→ DIRECTIONS
Check every line of the entries below for "Other", and copy the lines that have it.

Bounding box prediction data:
───

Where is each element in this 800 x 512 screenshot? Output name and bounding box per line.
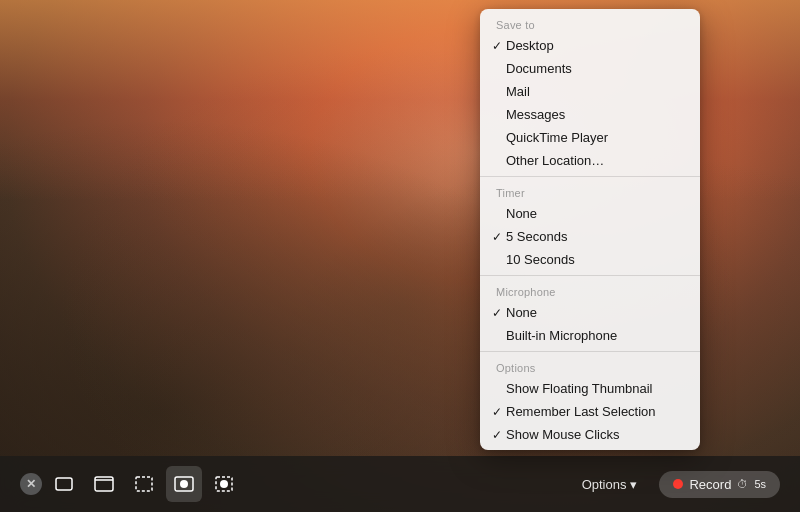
menu-item-documents[interactable]: Documents bbox=[480, 57, 700, 80]
record-screen-icon bbox=[173, 473, 195, 495]
menu-item-mail[interactable]: Mail bbox=[480, 80, 700, 103]
svg-rect-1 bbox=[95, 477, 113, 491]
svg-rect-3 bbox=[136, 477, 152, 491]
menu-item-text: Show Floating Thumbnail bbox=[506, 381, 684, 396]
window-icon bbox=[53, 473, 75, 495]
record-button[interactable]: Record ⏱ 5s bbox=[659, 471, 780, 498]
menu-item-text: 10 Seconds bbox=[506, 252, 684, 267]
svg-rect-0 bbox=[56, 478, 72, 490]
checkmark-icon: ✓ bbox=[488, 230, 506, 244]
record-label: Record bbox=[689, 477, 731, 492]
fullscreen-icon bbox=[93, 473, 115, 495]
menu-item-messages[interactable]: Messages bbox=[480, 103, 700, 126]
record-selection-icon bbox=[213, 473, 235, 495]
close-icon: ✕ bbox=[26, 477, 36, 491]
context-menu: Save to✓DesktopDocumentsMailMessagesQuic… bbox=[480, 9, 700, 450]
options-button[interactable]: Options ▾ bbox=[572, 471, 648, 498]
menu-item-other[interactable]: Other Location… bbox=[480, 149, 700, 172]
menu-item-text: Remember Last Selection bbox=[506, 404, 684, 419]
menu-item-text: Other Location… bbox=[506, 153, 684, 168]
menu-item-timer-10[interactable]: 10 Seconds bbox=[480, 248, 700, 271]
capture-selection-button[interactable] bbox=[126, 466, 162, 502]
menu-item-show-mouse[interactable]: ✓Show Mouse Clicks bbox=[480, 423, 700, 446]
menu-item-mic-builtin[interactable]: Built-in Microphone bbox=[480, 324, 700, 347]
menu-section-label-save-to: Save to bbox=[480, 13, 700, 34]
menu-item-timer-none[interactable]: None bbox=[480, 202, 700, 225]
checkmark-icon: ✓ bbox=[488, 405, 506, 419]
selection-icon bbox=[133, 473, 155, 495]
menu-item-text: None bbox=[506, 305, 684, 320]
checkmark-icon: ✓ bbox=[488, 428, 506, 442]
svg-point-7 bbox=[220, 480, 228, 488]
record-dot-icon bbox=[673, 479, 683, 489]
menu-item-text: Mail bbox=[506, 84, 684, 99]
menu-item-mic-none[interactable]: ✓None bbox=[480, 301, 700, 324]
menu-divider-3 bbox=[480, 351, 700, 352]
chevron-down-icon: ▾ bbox=[630, 477, 637, 492]
menu-section-label-timer: Timer bbox=[480, 181, 700, 202]
menu-item-text: Show Mouse Clicks bbox=[506, 427, 684, 442]
menu-item-text: Built-in Microphone bbox=[506, 328, 684, 343]
checkmark-icon: ✓ bbox=[488, 306, 506, 320]
menu-section-label-microphone: Microphone bbox=[480, 280, 700, 301]
menu-item-text: 5 Seconds bbox=[506, 229, 684, 244]
menu-item-text: Desktop bbox=[506, 38, 684, 53]
close-button[interactable]: ✕ bbox=[20, 473, 42, 495]
menu-item-text: None bbox=[506, 206, 684, 221]
menu-divider-2 bbox=[480, 275, 700, 276]
menu-item-quicktime[interactable]: QuickTime Player bbox=[480, 126, 700, 149]
menu-item-text: Messages bbox=[506, 107, 684, 122]
menu-section-label-options: Options bbox=[480, 356, 700, 377]
svg-point-5 bbox=[180, 480, 188, 488]
record-screen-button[interactable] bbox=[166, 466, 202, 502]
menu-item-desktop[interactable]: ✓Desktop bbox=[480, 34, 700, 57]
options-label: Options bbox=[582, 477, 627, 492]
menu-item-remember-last[interactable]: ✓Remember Last Selection bbox=[480, 400, 700, 423]
screen-capture-toolbar: ✕ Options ▾ Record bbox=[0, 456, 800, 512]
capture-fullscreen-button[interactable] bbox=[86, 466, 122, 502]
menu-divider-1 bbox=[480, 176, 700, 177]
menu-item-floating-thumbnail[interactable]: Show Floating Thumbnail bbox=[480, 377, 700, 400]
capture-window-button[interactable] bbox=[46, 466, 82, 502]
timer-value: 5s bbox=[754, 478, 766, 490]
timer-icon: ⏱ bbox=[737, 478, 748, 490]
menu-item-timer-5[interactable]: ✓5 Seconds bbox=[480, 225, 700, 248]
checkmark-icon: ✓ bbox=[488, 39, 506, 53]
menu-item-text: QuickTime Player bbox=[506, 130, 684, 145]
menu-item-text: Documents bbox=[506, 61, 684, 76]
record-selection-button[interactable] bbox=[206, 466, 242, 502]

───

→ THE ANSWER
menu-item-other[interactable]: Other Location… bbox=[480, 149, 700, 172]
menu-item-text: Other Location… bbox=[506, 153, 684, 168]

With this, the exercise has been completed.